Participants from at least 42 groups carried artwork and played music while advocating for issues including Palestine, immigrant rights, affordable housing, ending cash bail, safe streets and public transit.

Jennifer Turnbull, co-executive director of Spiral Q, which organizes the parade and spends months building the artworks exhibited in both the parade and pageant, told the crowd that the event is “a handmade and people-powered celebration of solidarity, creativity and courage.”
“Peoplehood is not just a single day. It’s an art-making and community-building process that takes …. hundreds of artists, activists, families, students and you to create,” they said.

Turnbull told WHYY News that the 25th anniversary is a special moment.
“I’m most excited for us to be able to do this 25 times, and for it to always be something that is necessary and needed for our communities to have moments of solidarity and joy and collective assembly and exercising our First Amendment rights,” she said.
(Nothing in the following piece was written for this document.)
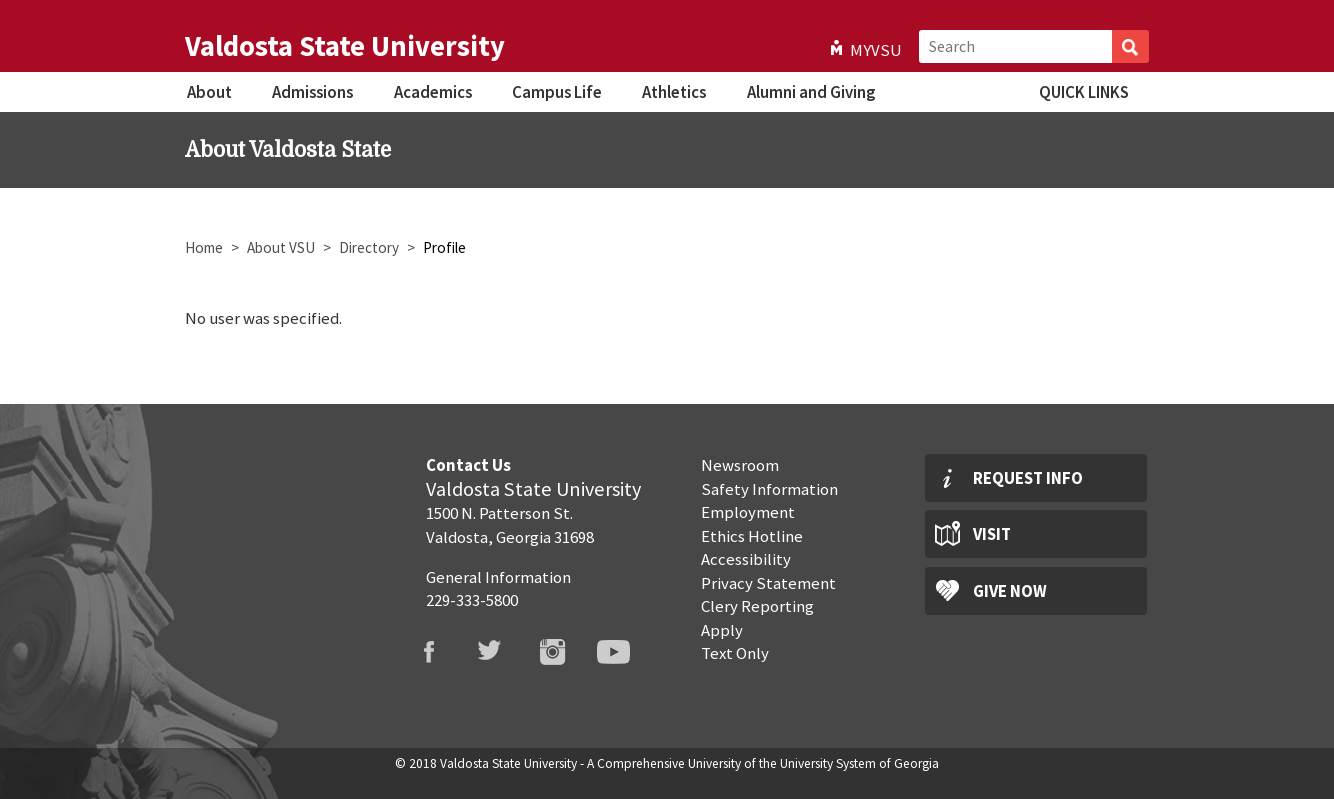 The height and width of the screenshot is (799, 1334). What do you see at coordinates (768, 583) in the screenshot?
I see `Privacy Statement` at bounding box center [768, 583].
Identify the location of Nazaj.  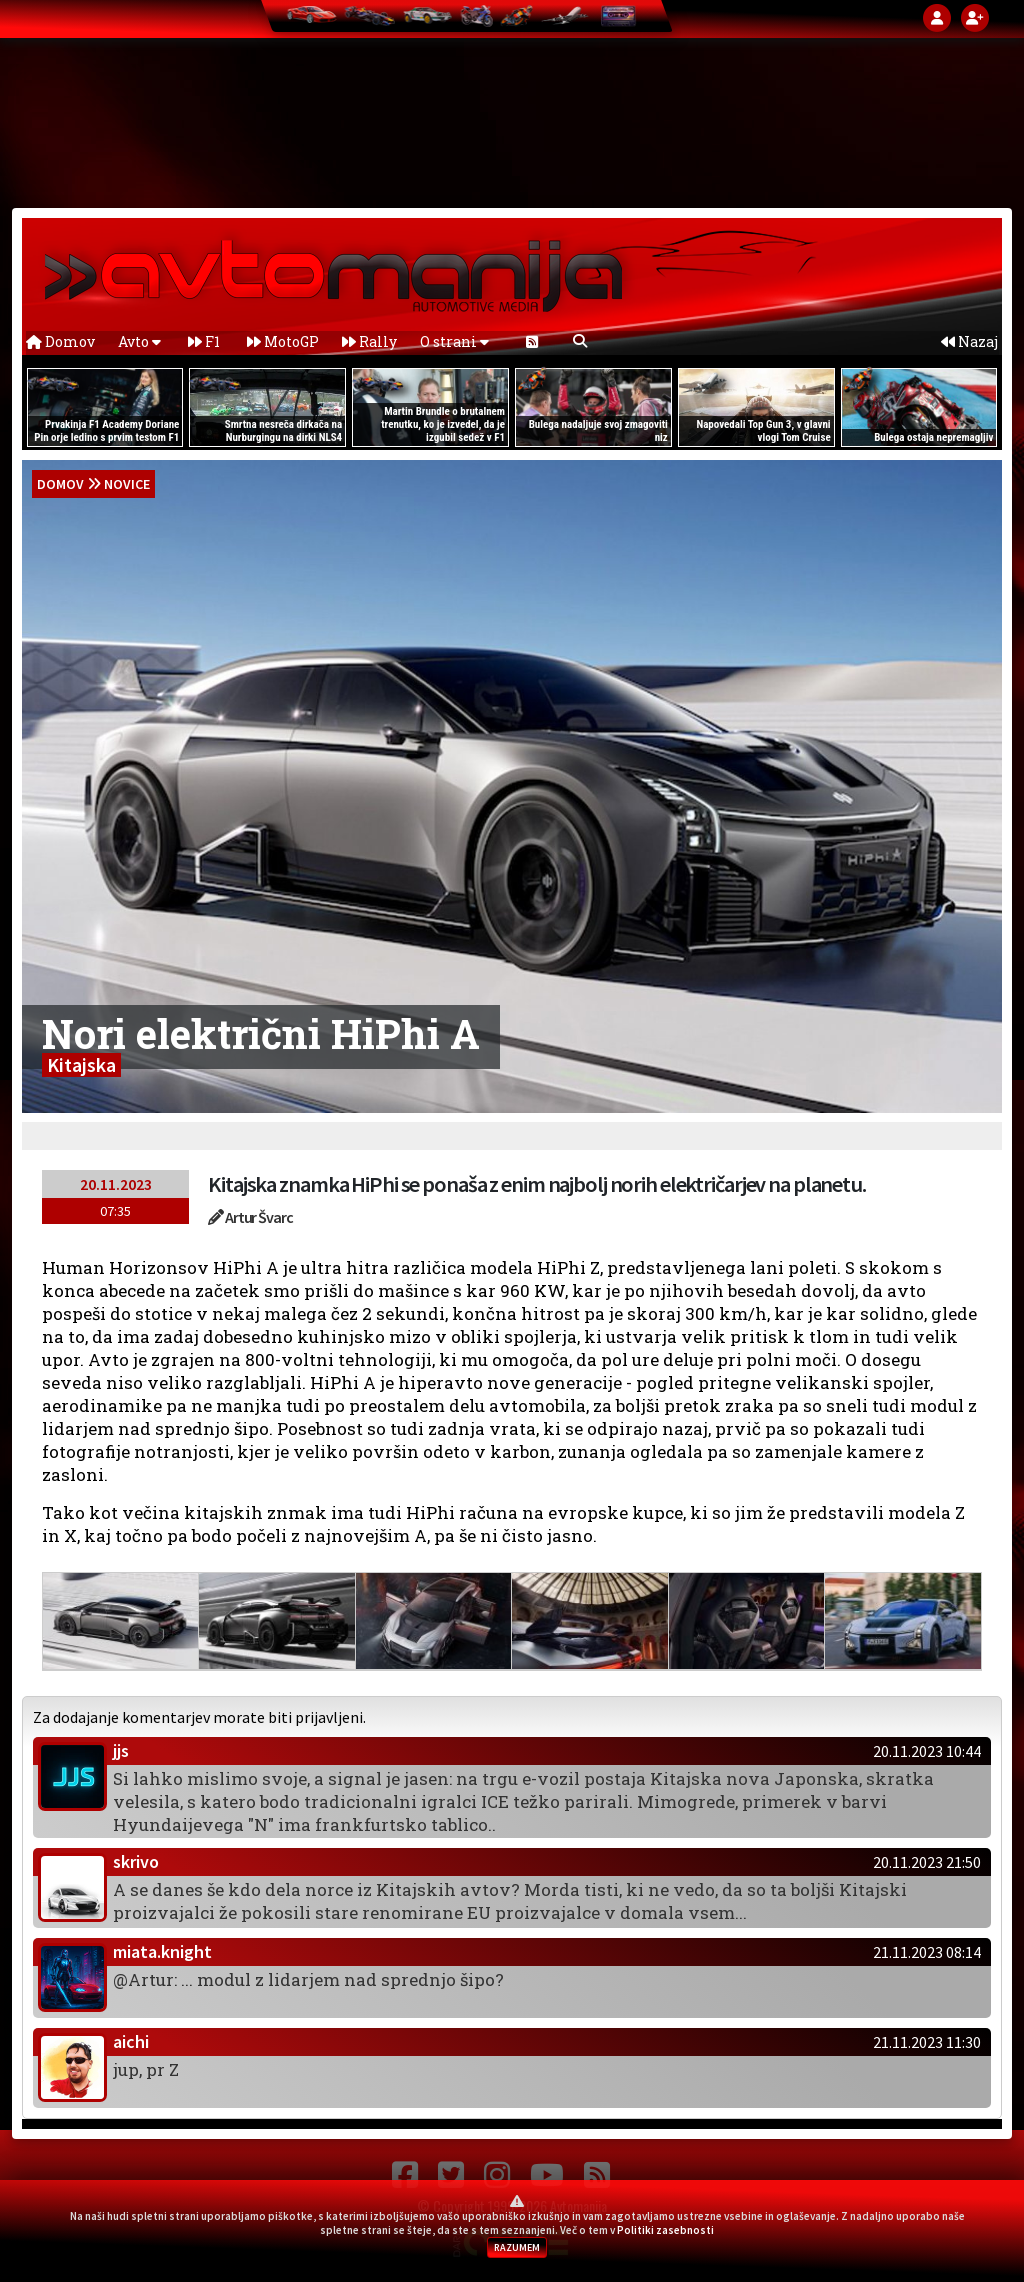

Themes of this year’s parade and pageant, Turnbull said, are centered, as they always are, on “protecting our communities.”
“It’s about making sure that all of our folks have access to their basic needs,” they said. “And it is when people don’t have access to their basic needs and being able to have freedom of expression, that’s when things start to break down … That’s what Spiral Q has always been about, making sure that our stories are told and heard and that we have agency to advocate for ourselves.”
Angelita Ellison, of Sharswood, marched in the parade for the first time. She participated with the Brewerytown Sharswood Neighborhood Coalition, advocating for affordable housing.
“I volunteer with them and in their housing committee, and we’re very interested in the mayor’s H.O.M.E program and how that’s gonna affect the city,” she said. “And we would just like to have that program focus on the folks who need it the most, lower income Philadelphians.”

Asad Abdurrahim, 16, and Mamady Toure, 17, both West Philadelphia residents, marched with their group, Neighborhood Bike Works.
Toure said the group worked with Spiral Q to create a float and read poetry for the pageant to highlight the importance of the organization.
“It likes to give back to the youth, and it likes to take care of us,” Tore said. “Because the whole point of the Neighborhood Bike Works programming is really to get kids off the street and stuff and teach them useful skills.”

Turnbull said the power of the event comes from its focus on celebration, joy and solidarity in the midst of grappling with painful issues and topics.
“If you’re mad all the time, then that takes up a lot of energy, and this is a moment for us to rejuvenate that energy, to come together, to be social creatures, to assemble, to commune, to express with one another, nonverbally, through all of the different artistic forms that parade encompasses,” she said. “Being able to walk and take over our Philadelphia neighborhood streets collectively in joyous solidarity means that we can pull all of our individual suffering, oppression, issues, whatever you want to call them, together, to the forefront, and just being together is a medicine.”
Hil O’Connell, a West Philadelphia resident, said they have “witnessed the parade’s glory before” as a spectator, but this was the first year they are participating as a member of the Rise Choir.

“I just think an opportunity to come together and hold in both hands, on one hand, the demands, the injustice, the deep pain that our world is feeling right now,” they said. “And on the other side, the deep celebration, the glory of people coming together in this way that we can hold both is magic to me.”